- _Action item_:
Beginning with the line that contains "Wie hoch ist das KGV von Alaska Air Group?" and ending with the line that contains "-सपा ने उच्चस्तरीय जांच की मांग की।", reproduce the lines of the entries below exactly, omitting pictures.

- _Records to use_:
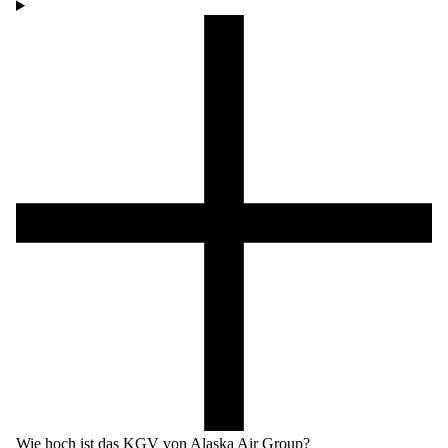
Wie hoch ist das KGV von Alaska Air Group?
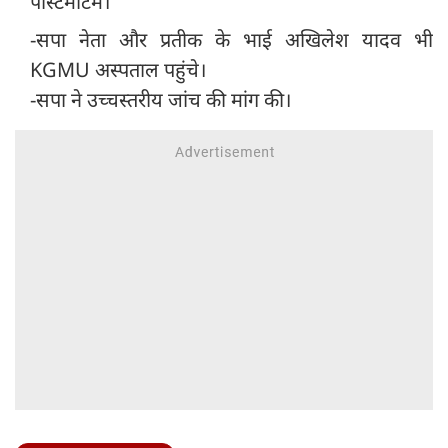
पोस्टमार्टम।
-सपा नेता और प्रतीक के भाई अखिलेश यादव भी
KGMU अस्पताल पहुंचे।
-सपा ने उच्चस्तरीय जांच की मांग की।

--

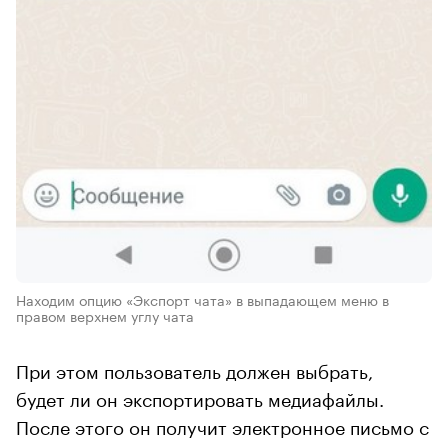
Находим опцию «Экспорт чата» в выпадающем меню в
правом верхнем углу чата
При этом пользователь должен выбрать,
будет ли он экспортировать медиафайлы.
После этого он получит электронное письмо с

- _Response_:
Wie hoch ist das KGV von Alaska Air Group?
पोस्टमार्टम।
-सपा नेता और प्रतीक के भाई अखिलेश यादव भी
KGMU अस्पताल पहुंचे।
-सपा ने उच्चस्तरीय जांच की मांग की।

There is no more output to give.